TASK ITEM →
When the line containing "l’État mexicain" is found in the data below, copy it and each line after it through the line containing "Alpes au Chiapas", exactly and with no others.

DATA LISTING →
====

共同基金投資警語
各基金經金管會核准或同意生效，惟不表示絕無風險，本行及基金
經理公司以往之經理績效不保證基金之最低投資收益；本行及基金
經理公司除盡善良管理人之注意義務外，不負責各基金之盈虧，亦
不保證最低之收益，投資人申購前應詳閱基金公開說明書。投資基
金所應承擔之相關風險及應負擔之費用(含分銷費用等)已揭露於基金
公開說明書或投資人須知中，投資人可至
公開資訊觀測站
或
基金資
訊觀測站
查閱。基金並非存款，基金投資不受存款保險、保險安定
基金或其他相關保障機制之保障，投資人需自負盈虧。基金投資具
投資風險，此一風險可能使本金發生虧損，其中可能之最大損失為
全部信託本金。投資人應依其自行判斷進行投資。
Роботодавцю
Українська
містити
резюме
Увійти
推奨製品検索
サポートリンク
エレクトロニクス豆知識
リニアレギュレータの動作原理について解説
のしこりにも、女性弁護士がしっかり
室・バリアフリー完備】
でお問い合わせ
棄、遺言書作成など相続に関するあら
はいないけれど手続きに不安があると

====

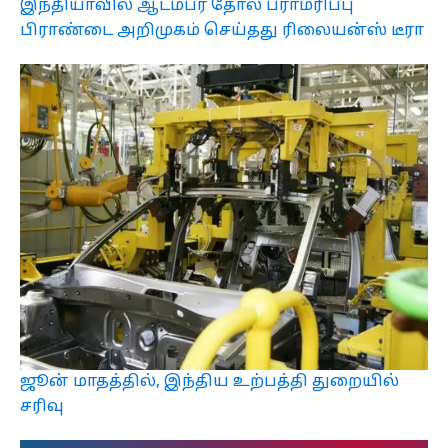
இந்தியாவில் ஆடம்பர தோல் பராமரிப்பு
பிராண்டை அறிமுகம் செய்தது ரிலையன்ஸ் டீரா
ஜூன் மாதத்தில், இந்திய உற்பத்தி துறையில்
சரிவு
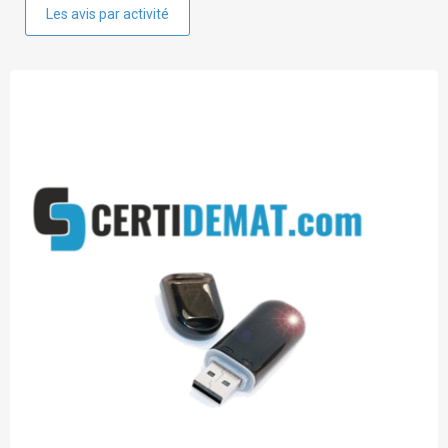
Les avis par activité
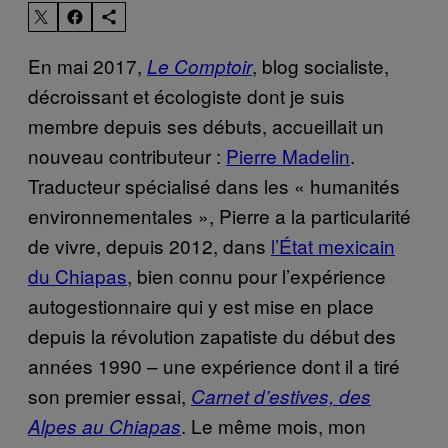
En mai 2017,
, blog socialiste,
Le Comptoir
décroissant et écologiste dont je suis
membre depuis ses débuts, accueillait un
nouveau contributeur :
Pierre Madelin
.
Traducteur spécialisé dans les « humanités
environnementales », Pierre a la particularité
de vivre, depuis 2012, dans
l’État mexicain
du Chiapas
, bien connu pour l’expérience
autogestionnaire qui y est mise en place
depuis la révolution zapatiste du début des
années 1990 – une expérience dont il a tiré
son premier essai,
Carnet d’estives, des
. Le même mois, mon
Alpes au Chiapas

====

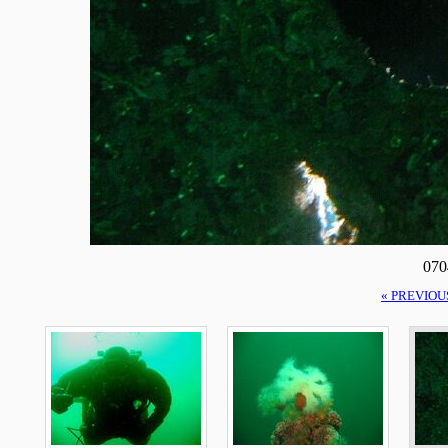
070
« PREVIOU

====

ANSWER SPACE →
l’État mexicain
du Chiapas
, bien connu pour l’expérience
autogestionnaire qui y est mise en place
depuis la révolution zapatiste du début des
années 1990 – une expérience dont il a tiré
son premier essai,
Carnet d’estives, des
. Le même mois, mon
Alpes au Chiapas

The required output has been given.